CNN
December 6, 1998
 
Left-wing populist Chavez wins Venezuelan presidency

 
 

                  CARACAS, Venezuela (CNN) -- Just six years after trying and failing to
                  seize power in a bloody coup, Hugo Chavez apparently succeeded in
                  seizing the reins of Venezuela via the ballot box Sunday.

                  With about 65 percent of the vote counted, the left-leaning populist had
                  captured 56 percent of the vote, compared with 39 percent for his nearest
                  challenger, Henrique Salas Romer, the Yale-educated former governor of
                  Carabobo state, according to results from the National Electoral Council.

                  Salas conceded defeat Sunday evening.

                 Chavez supporters danced in the streets, set off fireworks and honked
                 their horns in celebration.

                  "Venezuela is being born again," Chavez said on Venezuelan television.
                  "Once again the people of Simon Bolivar have shown themselves to be a
                  grand people."

                  Bolivar is the hero of Venezuelan independence whom Chavez often invokes
                  in speeches.

                  In an interview with CNN, Chavez said his first task would be to try to heal
                  the divisions brought on by a fractious and often bitter campaign.

                  Chavez win blow to establishment

                  The election of Chavez is a stunning blow to the political and economic
                  establishment that has held sway in Venezuela for 40 years.

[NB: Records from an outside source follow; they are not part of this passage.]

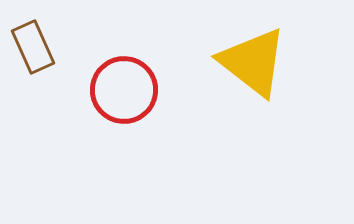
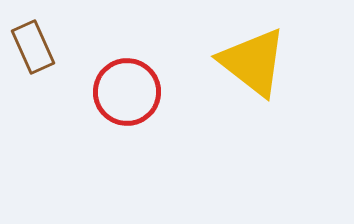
red circle: moved 3 px right, 2 px down
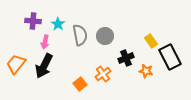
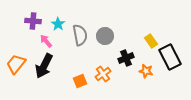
pink arrow: moved 1 px right, 1 px up; rotated 128 degrees clockwise
orange square: moved 3 px up; rotated 16 degrees clockwise
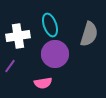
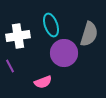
cyan ellipse: moved 1 px right
purple circle: moved 9 px right, 1 px up
purple line: rotated 64 degrees counterclockwise
pink semicircle: moved 1 px up; rotated 12 degrees counterclockwise
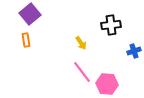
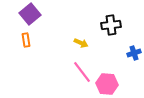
yellow arrow: rotated 32 degrees counterclockwise
blue cross: moved 2 px down
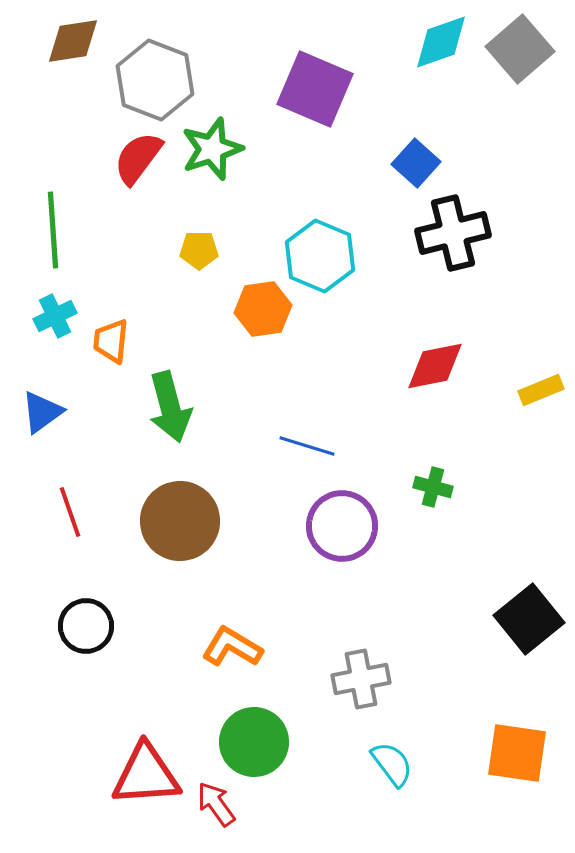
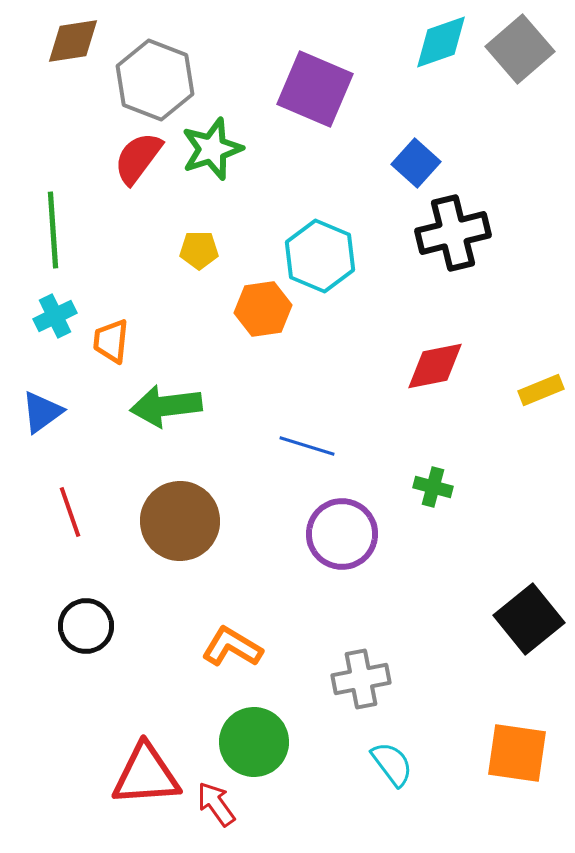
green arrow: moved 4 px left, 1 px up; rotated 98 degrees clockwise
purple circle: moved 8 px down
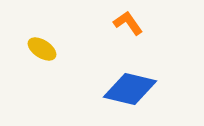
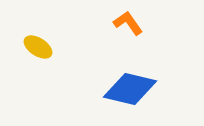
yellow ellipse: moved 4 px left, 2 px up
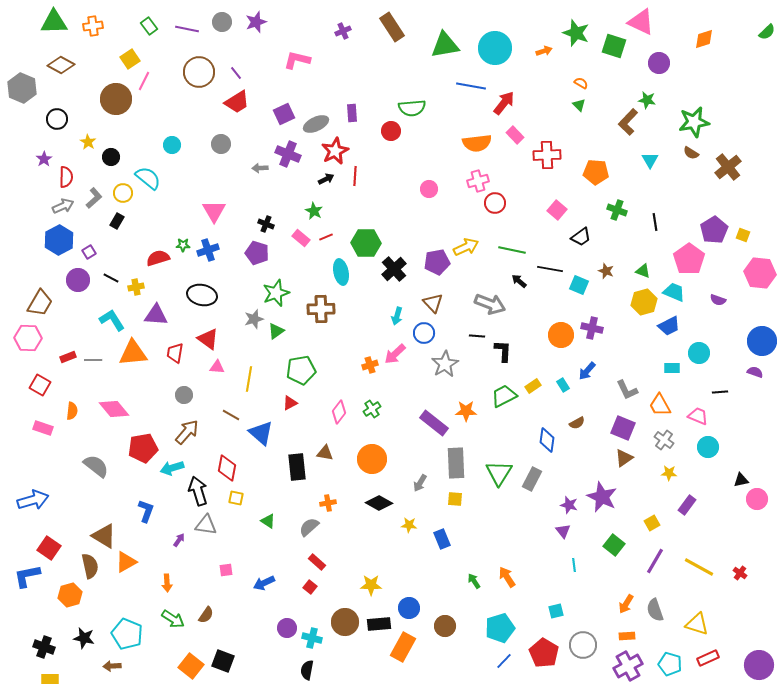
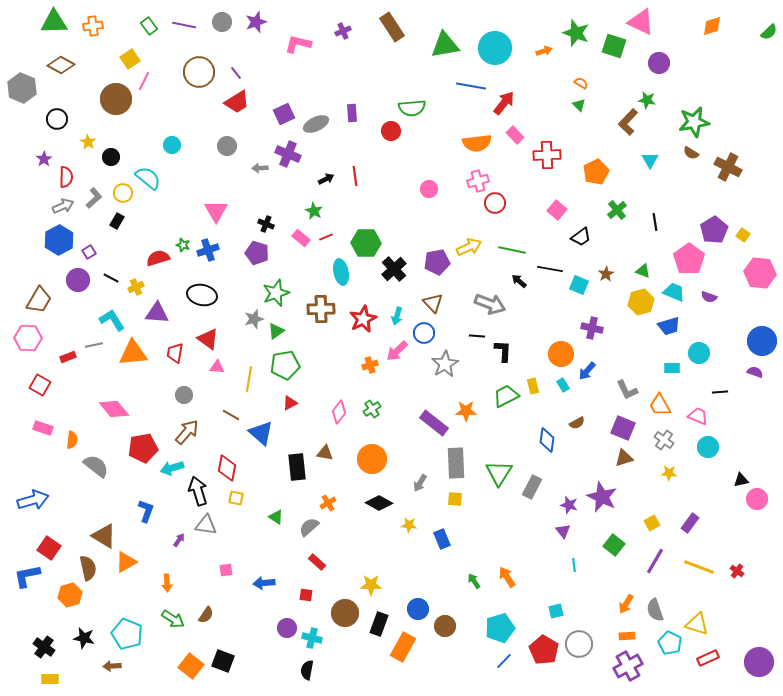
purple line at (187, 29): moved 3 px left, 4 px up
green semicircle at (767, 32): moved 2 px right
orange diamond at (704, 39): moved 8 px right, 13 px up
pink L-shape at (297, 60): moved 1 px right, 16 px up
gray circle at (221, 144): moved 6 px right, 2 px down
red star at (335, 151): moved 28 px right, 168 px down
brown cross at (728, 167): rotated 24 degrees counterclockwise
orange pentagon at (596, 172): rotated 30 degrees counterclockwise
red line at (355, 176): rotated 12 degrees counterclockwise
green cross at (617, 210): rotated 30 degrees clockwise
pink triangle at (214, 211): moved 2 px right
yellow square at (743, 235): rotated 16 degrees clockwise
green star at (183, 245): rotated 16 degrees clockwise
yellow arrow at (466, 247): moved 3 px right
brown star at (606, 271): moved 3 px down; rotated 21 degrees clockwise
yellow cross at (136, 287): rotated 14 degrees counterclockwise
purple semicircle at (718, 300): moved 9 px left, 3 px up
yellow hexagon at (644, 302): moved 3 px left
brown trapezoid at (40, 303): moved 1 px left, 3 px up
purple triangle at (156, 315): moved 1 px right, 2 px up
blue trapezoid at (669, 326): rotated 10 degrees clockwise
orange circle at (561, 335): moved 19 px down
pink arrow at (395, 354): moved 2 px right, 3 px up
gray line at (93, 360): moved 1 px right, 15 px up; rotated 12 degrees counterclockwise
green pentagon at (301, 370): moved 16 px left, 5 px up
yellow rectangle at (533, 386): rotated 70 degrees counterclockwise
green trapezoid at (504, 396): moved 2 px right
orange semicircle at (72, 411): moved 29 px down
brown triangle at (624, 458): rotated 18 degrees clockwise
gray rectangle at (532, 479): moved 8 px down
orange cross at (328, 503): rotated 21 degrees counterclockwise
purple rectangle at (687, 505): moved 3 px right, 18 px down
green triangle at (268, 521): moved 8 px right, 4 px up
brown semicircle at (90, 566): moved 2 px left, 2 px down
yellow line at (699, 567): rotated 8 degrees counterclockwise
red cross at (740, 573): moved 3 px left, 2 px up
blue arrow at (264, 583): rotated 20 degrees clockwise
red square at (310, 587): moved 4 px left, 8 px down; rotated 32 degrees counterclockwise
blue circle at (409, 608): moved 9 px right, 1 px down
brown circle at (345, 622): moved 9 px up
black rectangle at (379, 624): rotated 65 degrees counterclockwise
gray circle at (583, 645): moved 4 px left, 1 px up
black cross at (44, 647): rotated 15 degrees clockwise
red pentagon at (544, 653): moved 3 px up
cyan pentagon at (670, 664): moved 21 px up; rotated 10 degrees clockwise
purple circle at (759, 665): moved 3 px up
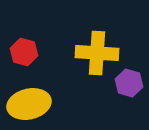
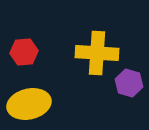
red hexagon: rotated 20 degrees counterclockwise
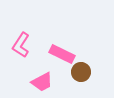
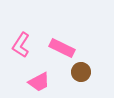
pink rectangle: moved 6 px up
pink trapezoid: moved 3 px left
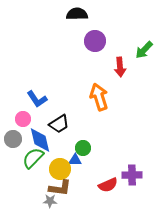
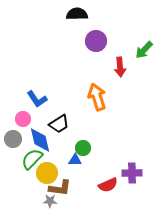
purple circle: moved 1 px right
orange arrow: moved 2 px left
green semicircle: moved 1 px left, 1 px down
yellow circle: moved 13 px left, 4 px down
purple cross: moved 2 px up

                  Both of the country's traditional parties, COPEI and Democratic
                  Action, dumped their candidates at the end of the campaign and backed
                  Salas in a last-ditch effort to stop Chavez.

                  In February 1992, Chavez, then a lieutenant colonel in the military, led an
                  attempt to overthrow Venezuela's elected government. It failed, but he
                  became something of a folk hero among the country's poor.

                  After he was released from jail in March 1994, he formed his own political
                  movement, which stunned the establishment by capturing a plurality in
                  Congress in November elections.

                  A Robin Hood-style hero to supporters and the devil incarnate to his critics,
                  Chavez's candidacy split the country along class lines. His calls to dissolve
                  Congress and rewrite the constitution led Salas to charge that Chavez has
                  dictatorial ambitions.

                  "They've called me a new Mussolini or Fidel Castro or said I sleep with a
                  book by Hitler for a pillow," Chavez said. "But the people know the truth.
                  They know who I really am."

                  Indeed, many Venezuelans, fed up with endemic corruption and the
                  government's inability to eradicate poverty despite the country's oil wealth,
                  viewed voting for Chavez as a way to strike back against the establishment.

                  "Down with the oligarchy," shouted one woman standing outside Chavez's
                  Caracas headquarters Sunday.

                  Caldera makes appeal for calm

                  Voting Sunday, which took place amid tight security because of fears of
                  possible violence, was described as orderly, and turnout appeared to be
                  high.

                  Before the ballot, there were fears of a counter-coup to prevent Chavez
                  from taking power -- or of violent street protests if he should lose. That
                  prompted an appeal for calm from President Rafael Caldera, who was
                  constitutionally barred from seeking another term.

                  "The government and armed forces have promised to respect the electoral
                  results. That respect will be sacrosanct," Caldera said. "We demand that the
                  results be accepted in peace."

                  Correspondent Harris Whitbeck and Reuters contributed to this report.